Models (Physical System)
The “model” here is the physical simulation setup.
- Particle Count: $N = 108$ (primary), $N = 256$ (validation).
- Boundary Conditions: Periodic Boundary Conditions (PBC).
- Thermostat: Gaussian Isokinetic (Temperature is a constant of motion, not just an average).
Evaluation
The primary metric is the Thermal Conductivity ($\lambda$).

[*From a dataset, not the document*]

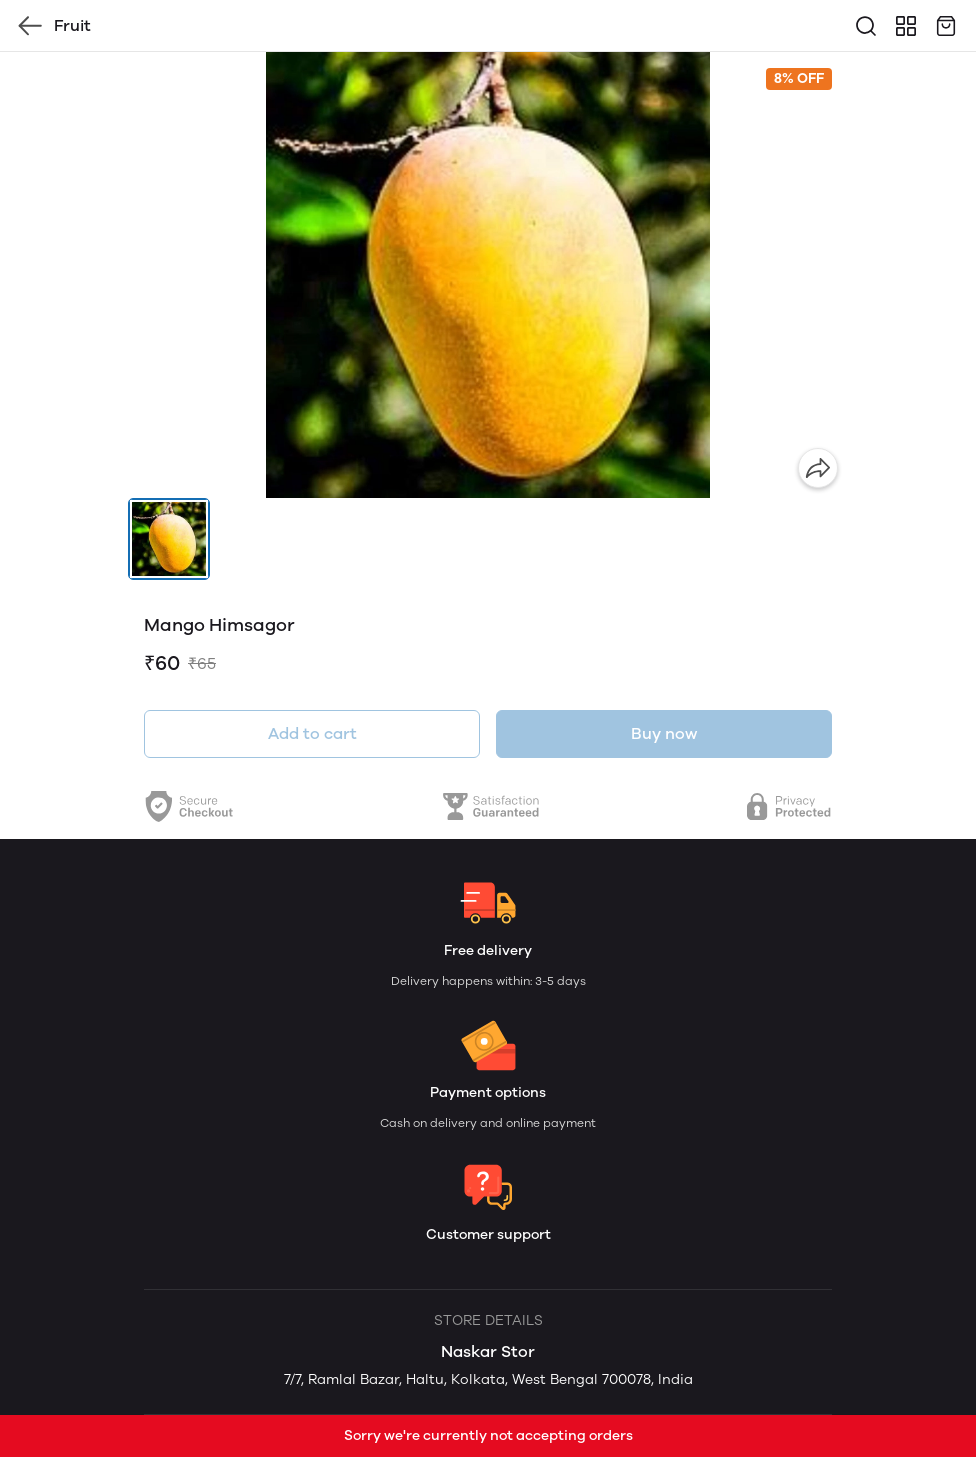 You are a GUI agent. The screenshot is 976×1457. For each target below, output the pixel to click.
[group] (488, 275)
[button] (169, 539)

| Metric | Definition | Baseline | Result |
|---|---|---|---|
| Thermal Conductivity | Ratio of heat flux $J_Q$ to field $F$ (extrapolated to $F=0$) | Experimental Argon (NBS Data) | Good agreement away from critical point |
| Tail Amplitude | Coefficient of the $\omega^{1/2}$ term in frequency-dependent conductivity | Mode-Coupling Theory ($\approx 0.05$) | Simulation value $\approx 0.3$ (6x larger) |
Hardware
- Requirements: While 1986 hardware is obsolete, reproducing this requires a standard MD code capable of non-conservative forces (NEMD).
- Compute Cost: Low by modern standards. 108 particles for $\sim 10^5 - 10^6$ steps is trivial on modern CPUs.